Could you click on "Reset the log file" from the same Debug menu before starting to reproduce the issue, it would help us greatly?
Thanks,
Anton.
-
The Logile is out :)
Best regards
-
Hi RadioHead,
We are not able to reproduce the issue on our end.
There is no errors in the log.
The signature in your email is invalid, but I'm not able to produce such invalid signature on my end to understand what is wrong.
I don't have a Lineage OS device available at the moment, but if I find one I'll check if there is an incompatibility with the OS.
Thanks,
Anton.
-
Hi Anton,
thank you for your investigation. :)
i tried to update to a newer build of LineageOS, but the problem still presists.
Maybe... rooting with magisk may have caused this?
Do you have some other ideas where i may help?
Thanks alot
-
Hi,
I appear to be having this same issue. Signed mail from Thunderbird works fine in both Thunderbird and Aqua Mail, but signed mail from Aqua Mail is invalid in Aqua Mail and Thunderbird.

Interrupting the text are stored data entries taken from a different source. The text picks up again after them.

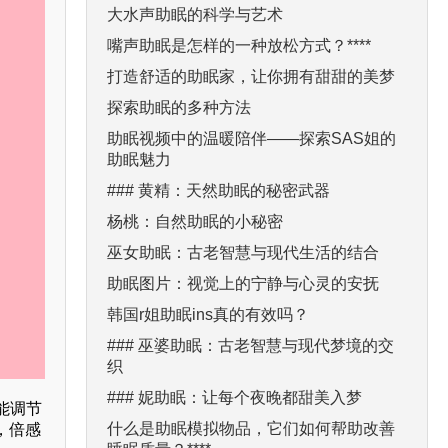
大水声助眠的科学与艺术
嘴声助眠是怎样的一种放松方式？****
打造舒适的助眠家，让你拥有甜甜的美梦
探索助眠的多种方法
助眠视频中的温暖陪伴——探索SAS姐的
助眠魅力
### 黄精：天然助眠的秘密武器
杨桃：自然助眠的小秘密
巫女助眠：古老智慧与现代生活的结合
助眠图片：视觉上的宁静与心灵的安抚
韩国r姐助眠ins真的有效吗？
### 巫婆助眠：古老智慧与现代梦境的交
织
### 妮助眠：让每个夜晚都甜美入梦
能调节
什么是助眠模拟物品，它们如何帮助改善
，倍感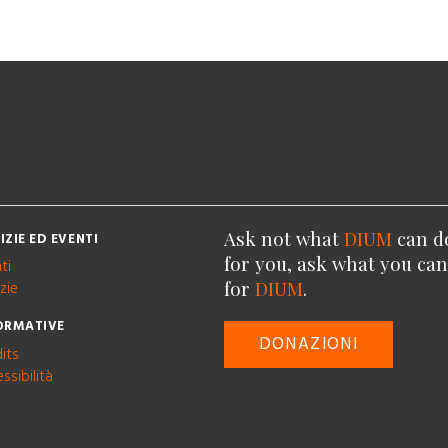
Ask not what
DIUM
can d
IZIE ED EVENTI
for you, ask what you ca
ti
for
DIUM
.
zie
ORMATIVE
DONAZIONI
its
ssibilità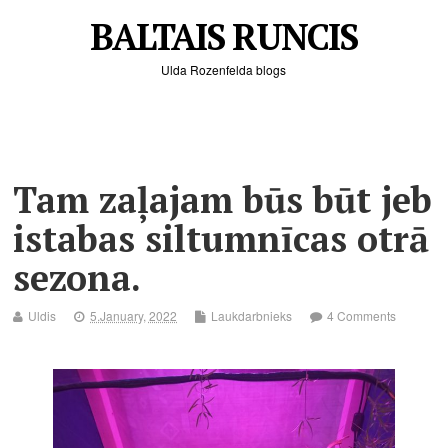
BALTAIS RUNCIS
Ulda Rozenfelda blogs
Tam zaļajam būs būt jeb
istabas siltumnīcas otrā
sezona.
Uldis
5.January, 2022
Laukdarbnieks
4 Comments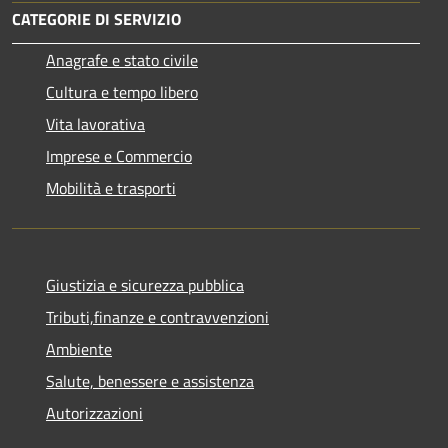
CATEGORIE DI SERVIZIO
Anagrafe e stato civile
Cultura e tempo libero
Vita lavorativa
Imprese e Commercio
Mobilità e trasporti
Giustizia e sicurezza pubblica
Tributi,finanze e contravvenzioni
Ambiente
Salute, benessere e assistenza
Autorizzazioni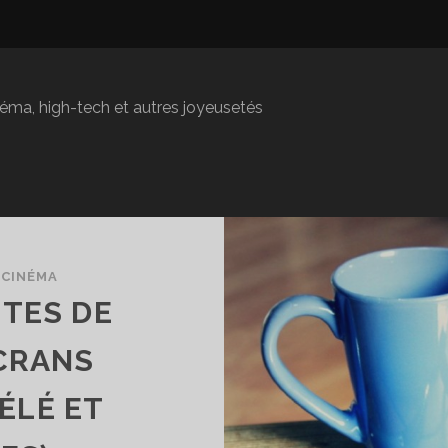
inéma, high-tech et autres joyeusetés
/
CINÉMA
TTES DE
CRANS
ÉLÉ ET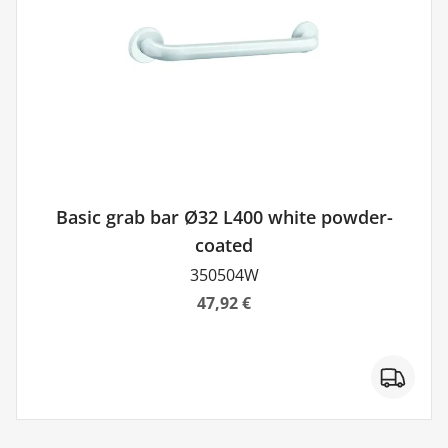
Basic grab bar Ø32 L400 white powder-
coated
350504W
47,92 €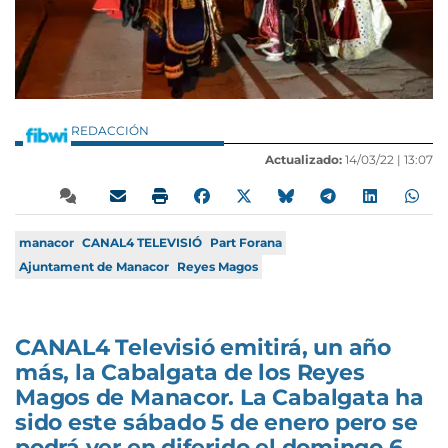
REDACCIÓN
Actualizado:
14/03/22 |
13:07
manacor
CANAL4 TELEVISIÓ
Part Forana
Ajuntament de Manacor
Reyes Magos
CANAL4 Televisió emitirá, un año
más, la Cabalgata de los Reyes
Magos de Manacor. La Cabalgata ha
sido este sábado 5 de enero pero se
podrá ver en diferido el domingo 6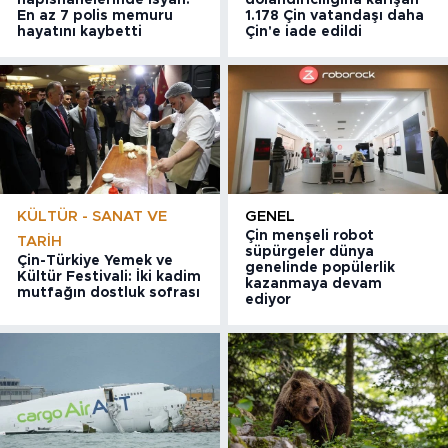
En az 7 polis memuru
1.178 Çin vatandaşı daha
hayatını kaybetti
Çin'e iade edildi
KÜLTÜR - SANAT VE
GENEL
Çin menşeli robot
TARIH
süpürgeler dünya
Çin-Türkiye Yemek ve
genelinde popülerlik
Kültür Festivali: İki kadim
kazanmaya devam
mutfağın dostluk sofrası
ediyor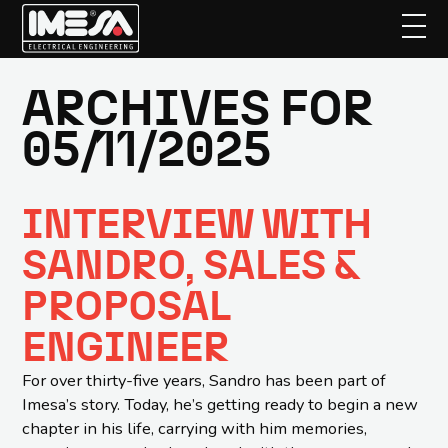
ARCHIVES FOR
Skip
to
05/11/2025
main
content
INTERVIEW WITH
SANDRO, SALES &
PROPOSAL
ENGINEER
For over thirty-five years, Sandro has been part of
Imesa’s story. Today, he’s getting ready to begin a new
chapter in his life, carrying with him memories,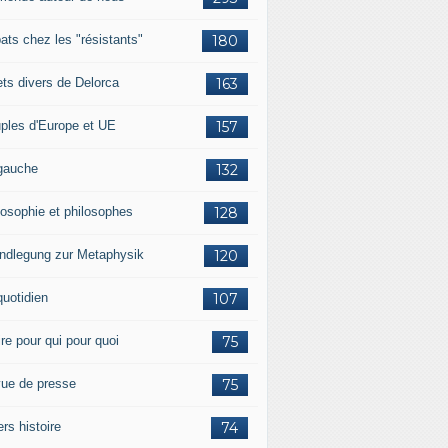
ats chez les "résistants"
180
lets divers de Delorca
163
ples d'Europe et UE
157
gauche
132
losophie et philosophes
128
ndlegung zur Metaphysik
120
quotidien
107
ire pour qui pour quoi
75
ue de presse
75
ers histoire
74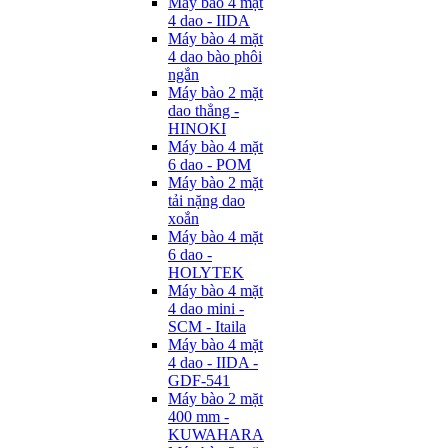
Máy bào 4 mặt
4 dao - IIDA
Máy bào 4 mặt
4 dao bào phôi
ngắn
Máy bào 2 mặt
dao thẳng -
HINOKI
Máy bào 4 mặt
6 dao - POM
Máy bào 2 mặt
tải nặng dao
xoắn
Máy bào 4 mặt
6 dao -
HOLYTEK
Máy bào 4 mặt
4 dao mini -
SCM - Itaila
Máy bào 4 mặt
4 dao - IIDA -
GDF-541
Máy bào 2 mặt
400 mm -
KUWAHARA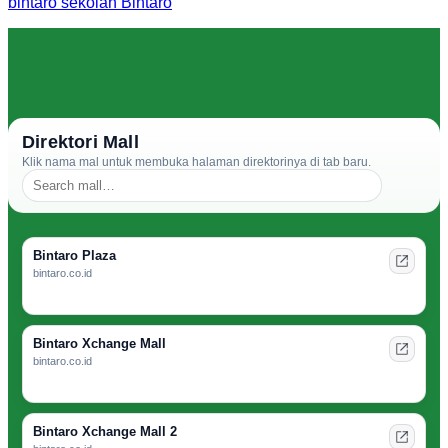
bintaro
sekolah Bintaro
Direktori Mall
Klik nama mal untuk membuka halaman direktorinya di tab baru.
Bintaro Plaza
bintaro.co.id
Bintaro Xchange Mall
bintaro.co.id
Bintaro Xchange Mall 2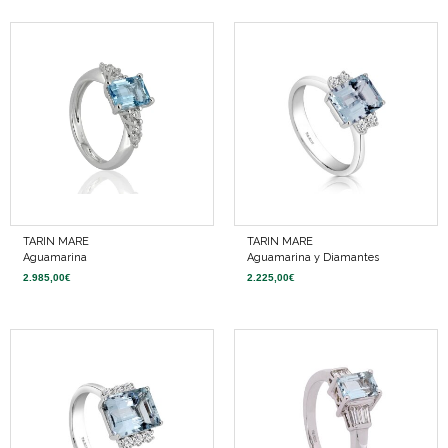
TARIN MARE
TARIN MARE
Aguamarina
Aguamarina y Diamantes
2.985,00
€
2.225,00
€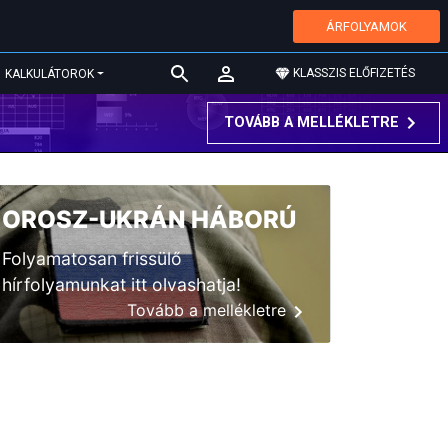
ÁRFOLYAMOK
KLASSZIS ELŐFIZETÉS
KALKULÁTOROK
TOVÁBB A MELLÉKLETRE
OROSZ-UKRÁN HÁBORÚ
Folyamatosan frissülő
hírfolyamunkat itt olvashatja!
Tovább a mellékletre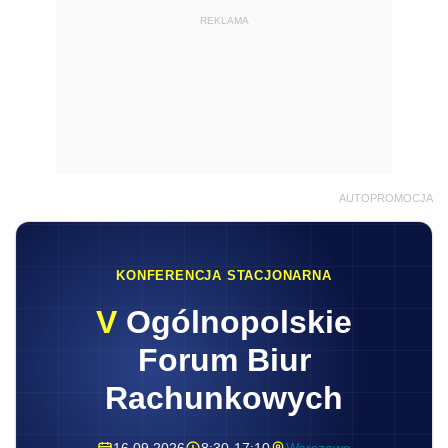
REKLAMA
AUTOPROMOCJA
KONFERENCJA STACJONARNA
V
Ogólnopolskie
Forum Biur
Rachunkowych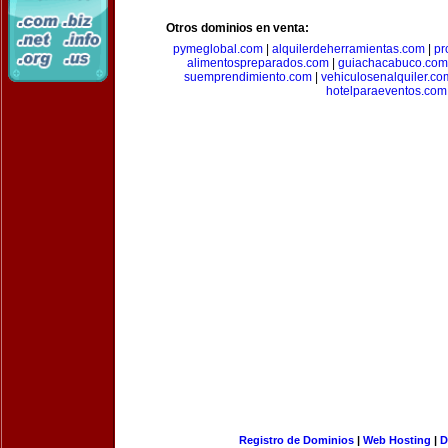
Otros dominios en venta:
pymeglobal.com
|
alquilerdeherramientas.com
|
pr
alimentospreparados.com
|
guiachacabuco.com
suemprendimiento.com
|
vehiculosenalquiler.co
hotelparaeventos.com
Registro de Dominios
|
Web Hosting
|
D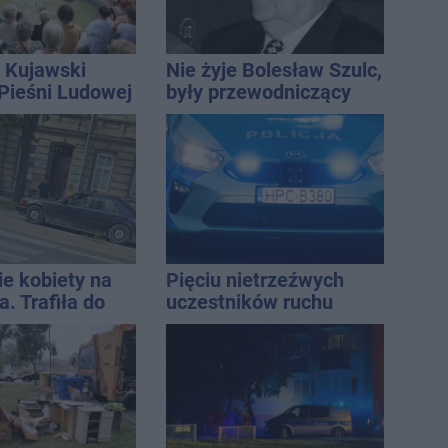
 Kujawski
Nie żyje Bolesław Szulc,
 Pieśni Ludowej
były przewodniczący
Rady Miejskiej i
wieloletni dyrektor SP
14
ie kobiety na
Pięciu nietrzeźwych
. Trafiła do
uczestników ruchu
wpadło w ręce policji.
Rekordzista miał 2,6
promila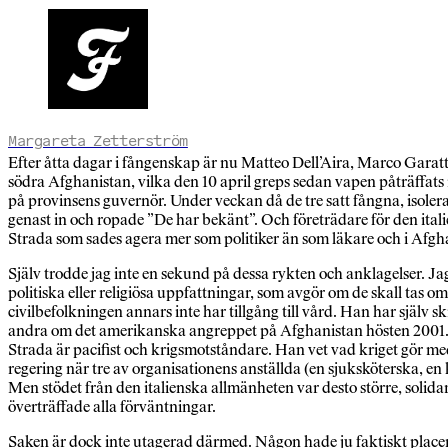
Margareta Zetterström
Efter åtta dagar i fångenskap är nu Matteo Dell’Aira, Marco Garatt
södra Afghanistan, vilka den 10 april greps sedan vapen påträffats 
på provinsens guvernör. Under veckan då de tre satt fångna, isoler
genast in och ropade ”De har bekänt”. Och företrädare för den ita
Strada som sades agera mer som politiker än som läkare och i Afgh
Själv trodde jag inte en sekund på dessa rykten och anklagelser. J
politiska eller religiösa uppfattningar, som avgör om de skall tas o
civilbefolkningen annars inte har tillgång till vård. Han har själv 
andra om det amerikanska angreppet på Afghanistan hösten 2001
Strada är pacifist och krigsmotståndare. Han vet vad kriget gör med
regering när tre av organisationens anställda (en sjuksköterska, en k
Men stödet från den italienska allmänheten var desto större, solida
överträffade alla förväntningar.
Saken är dock inte utagerad därmed. Någon hade ju faktiskt placer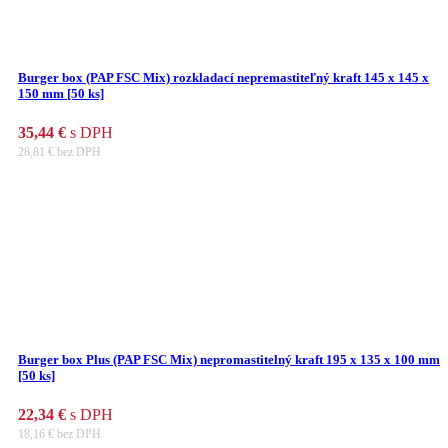
Burger box (PAP FSC Mix) rozkladací nepremastiteľný kraft 145 x 145 x
150 mm [50 ks]
35,44
€
s DPH
28,81
€
bez DPH
Burger box Plus (PAP FSC Mix) nepromastitelný kraft 195 x 135 x 100 mm
[50 ks]
22,34
€
s DPH
18,16
€
bez DPH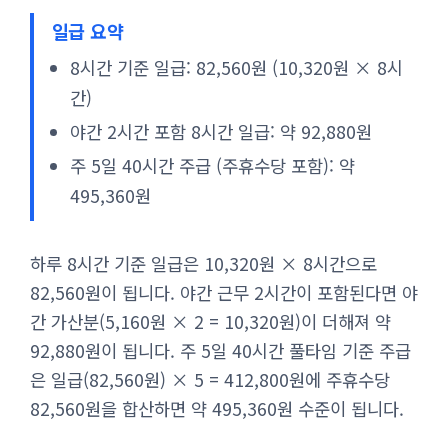
일급 요약
8시간 기준 일급: 82,560원 (10,320원 × 8시
간)
야간 2시간 포함 8시간 일급: 약 92,880원
주 5일 40시간 주급 (주휴수당 포함): 약
495,360원
하루 8시간 기준 일급은 10,320원 × 8시간으로
82,560원이 됩니다. 야간 근무 2시간이 포함된다면 야
간 가산분(5,160원 × 2 = 10,320원)이 더해져 약
92,880원이 됩니다. 주 5일 40시간 풀타임 기준 주급
은 일급(82,560원) × 5 = 412,800원에 주휴수당
82,560원을 합산하면 약 495,360원 수준이 됩니다.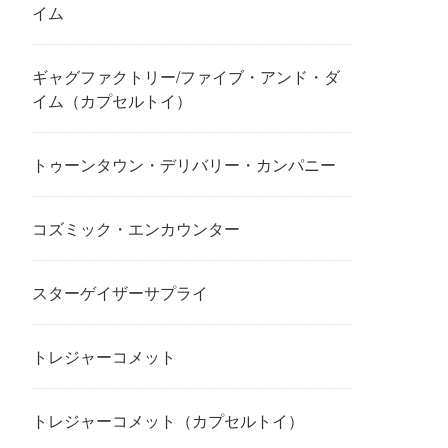
イム
ギャグファクトリー/ファイブ・アンド・ダ
イム（カプセルトイ）
トゥーンタウン・デリバリー・カンパニー
コズミック・エンカウンター
スターゲイザーサプライ
トレジャーコメット
トレジャーコメット（カプセルトイ）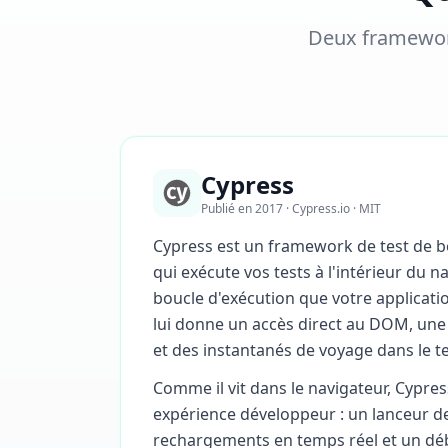
Deux framework
Cypress
Publié en 2017 · Cypress.io · MIT
Cypress est un framework de test de b
qui exécute vos tests à l'intérieur du 
boucle d'exécution que votre applicatio
lui donne un accès direct au DOM, une
et des instantanés de voyage dans le t
Comme il vit dans le navigateur, Cypres
expérience développeur : un lanceur de
rechargements en temps réel et un déb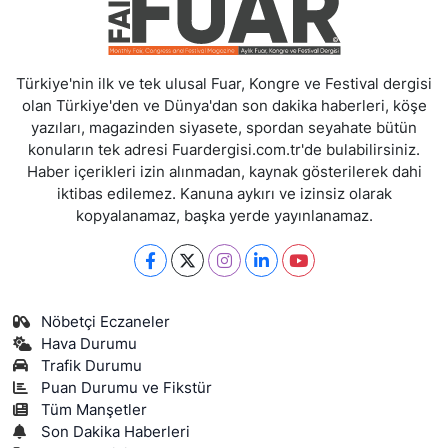
Türkiye'nin ilk ve tek ulusal Fuar, Kongre ve Festival dergisi
olan Türkiye'den ve Dünya'dan son dakika haberleri, köşe
yazıları, magazinden siyasete, spordan seyahate bütün
konuların tek adresi Fuardergisi.com.tr'de bulabilirsiniz.
Haber içerikleri izin alınmadan, kaynak gösterilerek dahi
iktibas edilemez. Kanuna aykırı ve izinsiz olarak
kopyalanamaz, başka yerde yayınlanamaz.
Nöbetçi Eczaneler
Hava Durumu
Trafik Durumu
Puan Durumu ve Fikstür
Tüm Manşetler
Son Dakika Haberleri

Thunderbird reports: 'The message included a digital signature, but the signature is invalid. The signature does not match the message content correctly. The message appears to have been altered after the sender signed it'
Aqua Mail reports: 'The digital signature on the message isn't valid or trusted'
Strangely, if I send a message that's signed and encrypted from Aqua Mail, it works fine. 'Message is encrypted. Signature is valid.'.
-
I would like to report same problem. I'm searching for some solutions of email singing and AquaMail on my phone didn;t work as expected.
Emails signed with AquaMail are verified as not valid or trusted by AquaMail, Thunderbird, Outlook 2010/2016 and Roundcube (with some plugin).
My mobile phone is Xiaomi Mi9 (it's Android 10, official ROM without any root - MIUI Global 12.0.4 Stable).
I have installed AquaMail Pro 1.32.1-091.
I'm using certificate from Actalis S.p.A. (Actalis Client Authentication CA G3).
Using same certificate to sign messages in Outlook 2010/2016 works without problem (AquaMail read them as correct).
Same with Thunderbird (AM read them as correct).
-
If i sign an email, the signature is shown as invalid in Thunderburd, FairMail or even in Aquamail itself. on Manjaro and latest Android.
I appear to be having this same issue. Signed mail from Thunderbird works fine in both Thunderbird and Aqua Mail, but signed mail from Aqua Mail is invalid in Aqua Mail and Thunderbird.
Hello guys. I was testing my problem and find out some problems inside Thunderbird too (it appeared only, when digitally signed message had special characters (in Polish language for example there is ę€óąśłżźćń).
The reason in case of Thunderbird, and AquaMail was handling messages by my mailserver itself! You may have same problem.
In my case configuration of amavisd-new was changing email message, so after receiving message was detected with invalid signature (and that was correct, because message was changed between me, and receiver). My amavisd-new configuration was:
# force MTA conversion to 7-bit (e.g. before DKIM signing)
smtpd_discard_ehlo_keywords => ['8BITMIME']
Since conversion is made AFTER singing with S/MIME, then error about digital sign is correct.
To fix it in my case i just disabled whole line by commenting it (just put # before line).
Also in Your scenario it may be Postfix itself (it also have option to convert to 7-bit format).
Check this with Your mail server administrators.